EXERCISE DATA START

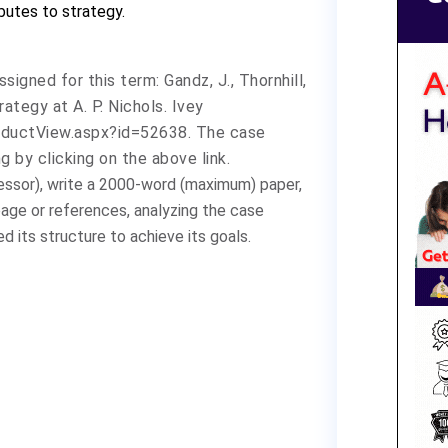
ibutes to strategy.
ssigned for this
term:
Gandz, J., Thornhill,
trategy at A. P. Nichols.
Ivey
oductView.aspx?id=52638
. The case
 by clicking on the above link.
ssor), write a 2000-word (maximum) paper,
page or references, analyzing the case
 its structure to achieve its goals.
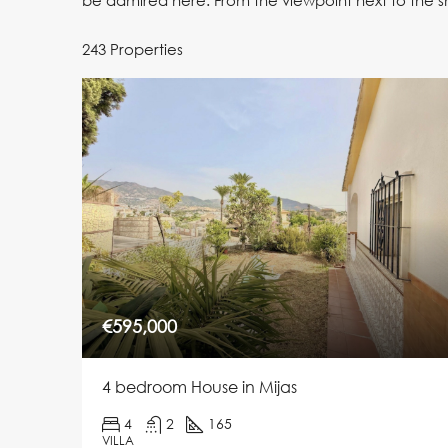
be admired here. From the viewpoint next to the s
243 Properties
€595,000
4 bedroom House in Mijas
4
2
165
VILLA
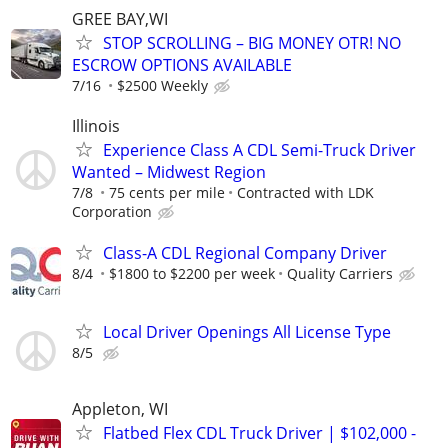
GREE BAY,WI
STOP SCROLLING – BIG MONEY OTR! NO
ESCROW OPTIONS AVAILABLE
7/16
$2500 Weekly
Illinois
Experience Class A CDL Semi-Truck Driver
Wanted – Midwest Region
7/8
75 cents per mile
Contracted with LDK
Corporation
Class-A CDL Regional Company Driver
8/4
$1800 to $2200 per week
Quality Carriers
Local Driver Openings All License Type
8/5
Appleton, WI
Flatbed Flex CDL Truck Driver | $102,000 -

EXERCISE DATA END
EXERCISE DATA START

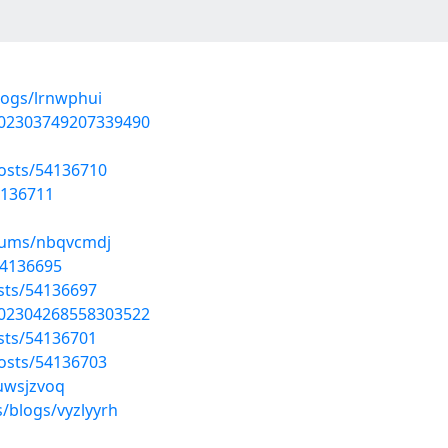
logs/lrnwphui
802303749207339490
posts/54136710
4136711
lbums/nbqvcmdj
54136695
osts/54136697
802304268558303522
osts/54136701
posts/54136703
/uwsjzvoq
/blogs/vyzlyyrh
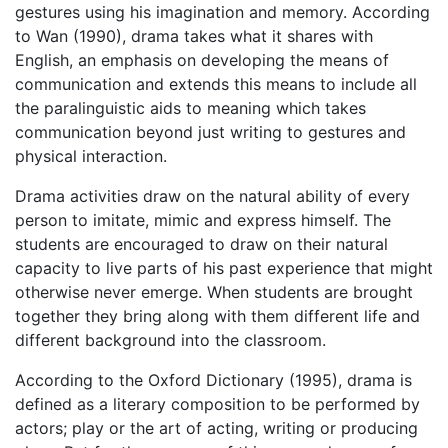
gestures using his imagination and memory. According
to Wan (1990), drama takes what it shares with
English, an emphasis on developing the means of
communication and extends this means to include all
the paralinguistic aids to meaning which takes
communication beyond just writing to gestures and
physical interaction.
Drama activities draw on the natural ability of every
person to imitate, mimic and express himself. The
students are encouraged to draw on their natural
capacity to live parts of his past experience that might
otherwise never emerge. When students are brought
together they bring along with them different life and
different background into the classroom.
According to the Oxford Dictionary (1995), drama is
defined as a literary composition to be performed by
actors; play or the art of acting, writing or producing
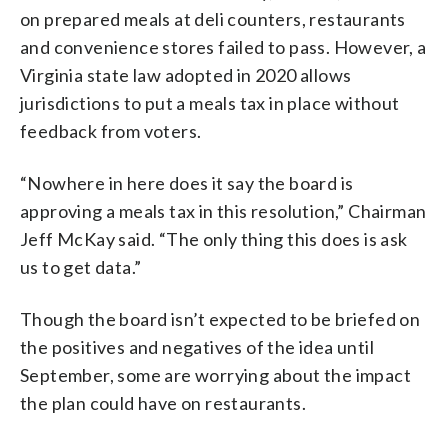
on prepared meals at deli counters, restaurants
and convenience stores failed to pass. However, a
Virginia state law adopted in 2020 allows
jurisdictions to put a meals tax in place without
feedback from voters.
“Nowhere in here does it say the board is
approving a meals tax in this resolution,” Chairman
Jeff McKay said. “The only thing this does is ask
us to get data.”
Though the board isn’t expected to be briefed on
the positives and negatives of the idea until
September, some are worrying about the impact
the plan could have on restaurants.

EXERCISE DATA END

• [WORK INSTRUCTION]
When the word "According" occurs in a line above, list that line.

• [RESULT OF THIS TASK]
gestures using his imagination and memory. According
According to the Oxford Dictionary (1995), drama is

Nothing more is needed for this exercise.